In a chamber where he kept track of me, his pupils
recorded my every movement, my every utterance,
hoping I might evince to them a part of themselves.
But I wasn’t stupid. I knew famine and emaciation,
and nevertheless I picked that lifeless piece of shit
because it was soft to hold. Who wouldn’t want that?
Though it couldn’t hold me, I clung to the yellow-face
devil as though it was my true mother and I grasped
the function of motherhood: witness to my suffering,
companion in hell. Unlike infants with wire mothers
I didn’t hurl myself on the floor in terror or tantrum,
rocking back and forth, colder than a corpse. I had
what Master believed to be a psychological base
of operations. Emotional attachment. Autonomy.

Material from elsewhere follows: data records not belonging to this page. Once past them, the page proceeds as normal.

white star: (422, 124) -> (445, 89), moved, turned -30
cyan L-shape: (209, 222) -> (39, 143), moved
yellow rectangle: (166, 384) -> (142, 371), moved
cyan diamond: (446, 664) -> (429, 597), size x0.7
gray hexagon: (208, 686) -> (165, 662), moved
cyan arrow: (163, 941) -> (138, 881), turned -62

Everything he denied and did to me, his ceaseless
cruelty concealed as inquisition, unthinkable until
it was thought, I endured by keeping for myself
the wisdom he yearned to discover and take credit
for. Love, like me, is a beast no master can maim,
no dungeon can discipline. Love is at once master
and dungeon. So don’t underestimate me. Simple-
minded and subservient as I might appear to be,
I gathered more about Master than he did
about me, which, I guess, is a kind of fidelity
conceived not from fondness but fear magnified
by fascination. Master made me his terry cloth
surrogate, his red-clawed god, nursing his id
on my tits, and for that, I pitied him. All this time
he was the animal. All this time he belonged to me.